Tourists from LA said...

My family were tourists visiting back in march and it was quite bad. I had one of the noodle dishes and it was a chinese style white noodle which the cook didn't bother to break up so there was a lump of raw noddle dough stuck together. Pretty sad. Looks like the people running it were from somewhere in south east asia.

C K said...

@Tourists from LA,
Ouch! That sounds awful. That reminds me of my experience with one of the noodle stalls in Camden Town. That's another strike for Aji's noodles.

Where else did your family eat when they were here? How was their experiences?

Tourists from LA said...

Your blog is brilliant because we stayed at the Hilton Islington and we're probably going to stay around the same area in the future.
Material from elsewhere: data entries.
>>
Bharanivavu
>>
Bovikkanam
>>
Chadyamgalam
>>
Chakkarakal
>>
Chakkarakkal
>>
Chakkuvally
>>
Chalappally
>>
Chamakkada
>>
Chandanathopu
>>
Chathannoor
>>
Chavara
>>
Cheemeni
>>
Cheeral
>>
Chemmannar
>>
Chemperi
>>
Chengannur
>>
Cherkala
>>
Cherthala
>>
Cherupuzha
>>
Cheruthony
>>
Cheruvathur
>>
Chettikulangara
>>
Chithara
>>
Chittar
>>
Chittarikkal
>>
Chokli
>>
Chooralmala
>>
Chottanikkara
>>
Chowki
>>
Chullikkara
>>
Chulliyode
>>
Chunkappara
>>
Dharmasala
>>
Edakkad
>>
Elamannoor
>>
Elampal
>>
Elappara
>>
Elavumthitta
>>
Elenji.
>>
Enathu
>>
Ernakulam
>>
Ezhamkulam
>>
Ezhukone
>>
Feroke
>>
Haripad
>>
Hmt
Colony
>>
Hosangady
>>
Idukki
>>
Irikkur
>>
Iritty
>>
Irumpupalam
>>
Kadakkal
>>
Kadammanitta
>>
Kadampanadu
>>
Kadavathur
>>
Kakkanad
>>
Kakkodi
We visited The Crown, SeaFish, The Landsdowne in Camden, The Wallace Collection for tea, the ossies jerk chicken a couple of times, El Molino, Aji noodle, the kebob shop across the street from the hotel on Upper St. and McDonalds. I can elaborate on any of them if you're interested. Tried to seek the british/british colonial/immigrant (ethnic) experience.

C K said...

@Tourist from LA,
Thanks for the rundown! Didn't expect tourists to stay in Islington's Hilton really. I have always thought of it as a more business hotel.

Heheh, speaking of the kebab shop, that's one of my many vices and I often grab a quick one over there on my way back. Thinking of it makes me hungry.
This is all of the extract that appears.